Winter has arrived early this year with two-thirds of the lower 48 states experiencing freezing temperatures for several days or more already this month. Prolonged exposure to freezing temperatures, even by so-called hardy plants, can result in damage.

Below are a few of my favorite “anti-freeze” measures that you can employ to defend your landscape and garden plants from the effects of Jack Frost.

  • Thoroughly water soil around established plantings, raised beds, and containers (except for succulents). Water has a high heat capacity that will trap daytime warmth and release it slowly overnight during danger periods for frost.
  • Cover transplants and newly sprouted plant materials with clear or milky white one gallon or two liter plastic containers used as cloches. Remove the bottoms of the containers and place one over each plant, taking care to press each container about one inch into the moist soil. Remove the bottle caps during daylight hours to vent excess heat and moisture and replace the caps each afternoon to protect tender plants from cold nighttime temperatures.

plant cover

Clear plastic 2 liter and gallon-sized bottles make great cloches for protecting tender plant materials.

  • Surround low-level plantings completely with a loose mound of mulch made from leaf mold, evergreen trimmings (Christmas tree), pine needles, straw, or shredded newspaper. If wind is an issue cover the mound with burlap and stake it in place. Uncover the upper portion of the mound when the danger of frost has passed, but keep it handy to recover should another freezing event occur. Reuse the mulch in spring to prevent weed growth, or add to your compost pile.

 xmas tree cover

Christmas tree cuttings used to protect plant materials from frost damage.

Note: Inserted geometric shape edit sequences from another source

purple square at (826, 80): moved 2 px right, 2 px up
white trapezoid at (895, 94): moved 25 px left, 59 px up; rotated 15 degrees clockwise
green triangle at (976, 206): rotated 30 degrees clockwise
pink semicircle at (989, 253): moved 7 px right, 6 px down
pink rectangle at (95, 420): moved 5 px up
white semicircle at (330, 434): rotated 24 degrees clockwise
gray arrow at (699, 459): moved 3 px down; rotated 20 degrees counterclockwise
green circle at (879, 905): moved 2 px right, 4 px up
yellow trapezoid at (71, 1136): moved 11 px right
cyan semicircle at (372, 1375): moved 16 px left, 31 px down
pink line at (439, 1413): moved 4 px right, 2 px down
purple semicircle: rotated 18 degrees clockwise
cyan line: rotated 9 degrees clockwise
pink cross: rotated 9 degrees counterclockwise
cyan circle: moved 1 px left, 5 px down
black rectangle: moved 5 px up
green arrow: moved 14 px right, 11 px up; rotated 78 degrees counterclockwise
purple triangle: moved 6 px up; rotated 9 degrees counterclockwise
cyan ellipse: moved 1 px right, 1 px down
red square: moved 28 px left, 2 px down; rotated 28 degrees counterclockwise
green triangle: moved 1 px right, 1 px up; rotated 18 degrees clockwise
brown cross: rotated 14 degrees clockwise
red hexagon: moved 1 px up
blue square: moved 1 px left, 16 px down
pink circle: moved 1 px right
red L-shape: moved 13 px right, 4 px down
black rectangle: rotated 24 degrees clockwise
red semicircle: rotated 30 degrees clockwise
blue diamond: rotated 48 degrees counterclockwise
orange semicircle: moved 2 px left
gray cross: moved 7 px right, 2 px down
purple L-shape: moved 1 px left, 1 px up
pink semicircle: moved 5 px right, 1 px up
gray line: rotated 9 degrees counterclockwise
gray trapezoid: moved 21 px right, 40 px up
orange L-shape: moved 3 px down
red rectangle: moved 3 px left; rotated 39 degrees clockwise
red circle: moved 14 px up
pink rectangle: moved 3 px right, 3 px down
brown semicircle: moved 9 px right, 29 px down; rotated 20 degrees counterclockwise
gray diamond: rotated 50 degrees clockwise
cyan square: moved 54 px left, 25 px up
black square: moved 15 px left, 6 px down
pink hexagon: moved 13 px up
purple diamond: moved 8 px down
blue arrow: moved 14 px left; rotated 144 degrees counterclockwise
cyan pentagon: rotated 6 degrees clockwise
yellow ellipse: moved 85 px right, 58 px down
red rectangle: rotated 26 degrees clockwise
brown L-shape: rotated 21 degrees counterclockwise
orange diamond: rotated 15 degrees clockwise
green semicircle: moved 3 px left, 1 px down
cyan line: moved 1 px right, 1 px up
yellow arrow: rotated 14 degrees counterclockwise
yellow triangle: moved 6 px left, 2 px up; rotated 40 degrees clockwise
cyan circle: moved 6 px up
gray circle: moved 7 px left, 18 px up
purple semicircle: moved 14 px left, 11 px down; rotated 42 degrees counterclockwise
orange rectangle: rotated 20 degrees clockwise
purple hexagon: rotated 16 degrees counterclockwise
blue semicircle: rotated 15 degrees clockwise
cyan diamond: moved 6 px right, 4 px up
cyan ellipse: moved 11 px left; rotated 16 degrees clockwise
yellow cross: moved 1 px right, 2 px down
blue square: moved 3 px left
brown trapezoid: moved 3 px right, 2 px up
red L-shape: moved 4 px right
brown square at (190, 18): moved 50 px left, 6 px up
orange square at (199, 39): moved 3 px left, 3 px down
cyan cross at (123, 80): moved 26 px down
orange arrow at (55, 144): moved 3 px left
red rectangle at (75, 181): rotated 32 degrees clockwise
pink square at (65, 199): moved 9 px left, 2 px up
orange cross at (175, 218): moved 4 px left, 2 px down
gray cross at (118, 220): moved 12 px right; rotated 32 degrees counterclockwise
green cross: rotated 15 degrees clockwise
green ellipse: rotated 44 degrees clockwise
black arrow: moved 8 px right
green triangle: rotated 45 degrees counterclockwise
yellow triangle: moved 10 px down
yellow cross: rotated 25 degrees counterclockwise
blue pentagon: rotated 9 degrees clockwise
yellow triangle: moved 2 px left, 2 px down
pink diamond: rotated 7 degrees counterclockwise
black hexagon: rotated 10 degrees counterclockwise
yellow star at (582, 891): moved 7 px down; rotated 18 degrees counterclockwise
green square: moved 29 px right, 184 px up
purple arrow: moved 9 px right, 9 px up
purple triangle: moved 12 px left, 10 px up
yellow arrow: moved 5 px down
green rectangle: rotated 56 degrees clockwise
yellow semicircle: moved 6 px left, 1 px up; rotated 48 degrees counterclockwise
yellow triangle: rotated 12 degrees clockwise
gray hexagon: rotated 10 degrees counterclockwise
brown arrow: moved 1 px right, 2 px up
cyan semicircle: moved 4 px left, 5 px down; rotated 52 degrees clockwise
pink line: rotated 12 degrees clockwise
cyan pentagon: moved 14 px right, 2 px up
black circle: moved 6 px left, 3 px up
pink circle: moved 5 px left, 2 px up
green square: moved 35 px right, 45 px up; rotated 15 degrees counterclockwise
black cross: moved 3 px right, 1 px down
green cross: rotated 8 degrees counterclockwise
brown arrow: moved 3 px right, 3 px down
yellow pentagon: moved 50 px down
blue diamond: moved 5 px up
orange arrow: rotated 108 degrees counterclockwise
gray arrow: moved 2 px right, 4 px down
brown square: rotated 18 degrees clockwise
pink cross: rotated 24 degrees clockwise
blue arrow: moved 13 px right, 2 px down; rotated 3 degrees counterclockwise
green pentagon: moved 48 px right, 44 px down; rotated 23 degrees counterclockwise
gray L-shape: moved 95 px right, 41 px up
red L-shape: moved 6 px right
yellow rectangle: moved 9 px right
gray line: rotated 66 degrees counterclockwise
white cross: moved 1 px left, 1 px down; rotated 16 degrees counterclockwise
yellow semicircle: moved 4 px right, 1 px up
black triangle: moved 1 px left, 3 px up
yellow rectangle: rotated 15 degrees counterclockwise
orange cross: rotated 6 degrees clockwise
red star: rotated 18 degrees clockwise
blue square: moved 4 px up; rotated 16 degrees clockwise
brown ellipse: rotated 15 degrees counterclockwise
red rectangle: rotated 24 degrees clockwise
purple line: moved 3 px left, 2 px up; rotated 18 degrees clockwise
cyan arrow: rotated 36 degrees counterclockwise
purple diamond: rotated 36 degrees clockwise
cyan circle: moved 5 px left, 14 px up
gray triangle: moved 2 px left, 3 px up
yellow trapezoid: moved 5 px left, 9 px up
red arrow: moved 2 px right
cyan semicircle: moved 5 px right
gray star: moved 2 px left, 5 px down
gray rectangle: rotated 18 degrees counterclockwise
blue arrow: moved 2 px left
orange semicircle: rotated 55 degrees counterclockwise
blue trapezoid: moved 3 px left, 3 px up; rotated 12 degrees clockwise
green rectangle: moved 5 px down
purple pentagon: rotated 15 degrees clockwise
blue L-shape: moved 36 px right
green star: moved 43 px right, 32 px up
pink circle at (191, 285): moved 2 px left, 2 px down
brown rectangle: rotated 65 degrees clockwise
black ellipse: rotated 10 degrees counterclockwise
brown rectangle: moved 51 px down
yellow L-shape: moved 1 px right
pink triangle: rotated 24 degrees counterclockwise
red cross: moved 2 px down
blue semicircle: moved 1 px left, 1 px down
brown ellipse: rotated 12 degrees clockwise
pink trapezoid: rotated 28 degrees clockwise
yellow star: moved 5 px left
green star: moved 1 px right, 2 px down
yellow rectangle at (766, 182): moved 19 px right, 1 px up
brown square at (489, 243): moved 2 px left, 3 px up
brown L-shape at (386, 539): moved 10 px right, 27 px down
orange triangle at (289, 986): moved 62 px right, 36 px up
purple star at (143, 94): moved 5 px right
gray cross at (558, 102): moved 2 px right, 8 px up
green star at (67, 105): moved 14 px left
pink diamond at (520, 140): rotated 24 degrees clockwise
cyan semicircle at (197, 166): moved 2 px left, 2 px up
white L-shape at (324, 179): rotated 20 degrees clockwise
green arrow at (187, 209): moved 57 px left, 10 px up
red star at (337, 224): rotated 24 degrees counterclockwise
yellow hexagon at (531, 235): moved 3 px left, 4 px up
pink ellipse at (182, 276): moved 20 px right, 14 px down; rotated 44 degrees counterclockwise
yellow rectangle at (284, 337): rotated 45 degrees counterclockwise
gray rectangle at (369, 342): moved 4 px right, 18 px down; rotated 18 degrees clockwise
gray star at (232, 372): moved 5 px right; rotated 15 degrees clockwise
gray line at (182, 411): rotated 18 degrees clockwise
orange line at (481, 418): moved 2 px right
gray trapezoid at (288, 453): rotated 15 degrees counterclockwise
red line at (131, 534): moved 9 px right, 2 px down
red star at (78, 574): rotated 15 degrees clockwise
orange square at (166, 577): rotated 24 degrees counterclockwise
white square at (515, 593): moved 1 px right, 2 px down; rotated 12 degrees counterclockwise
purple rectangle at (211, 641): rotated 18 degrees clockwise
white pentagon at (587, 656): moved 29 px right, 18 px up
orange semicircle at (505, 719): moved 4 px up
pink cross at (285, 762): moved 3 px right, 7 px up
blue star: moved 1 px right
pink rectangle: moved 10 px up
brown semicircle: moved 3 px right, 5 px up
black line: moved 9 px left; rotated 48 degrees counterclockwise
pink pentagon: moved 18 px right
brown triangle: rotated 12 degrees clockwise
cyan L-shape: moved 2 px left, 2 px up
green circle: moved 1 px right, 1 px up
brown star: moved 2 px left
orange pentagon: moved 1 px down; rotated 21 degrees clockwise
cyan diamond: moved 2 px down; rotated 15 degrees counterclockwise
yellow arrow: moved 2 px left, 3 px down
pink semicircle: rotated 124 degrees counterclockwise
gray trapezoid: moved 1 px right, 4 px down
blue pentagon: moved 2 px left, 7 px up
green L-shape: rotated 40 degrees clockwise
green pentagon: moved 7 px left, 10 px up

  • Surround knee-high plantings and taller plantings as well as dwarf trees with rolls of recycled cardboard, or cardboard appliance boxes. Washer, dryer, refrigerator, and water heater boxes make great frost covers that are easy to install and remove. In windy areas, anchor the boxes with twine and stakes. The cardboard can be reused in the spring for sheet mulching.
  • Use bamboo poles to create teepee plant enclosures covered with burlap, old blankets, towels, sheets, drop clothes, plastic sheeting, or carpet padding. Take care to keep the cover material from making contact with covered plants. Be sure to open the teepee each day after the threat of frost has passed.
  • Move small and mobile containers together along an exterior wall with a sheltering overhang. For extremely sensitive plants, relocate to a shed or garage.


Following these preventive measures just may keep your plantings from the ravages of winter’s cold.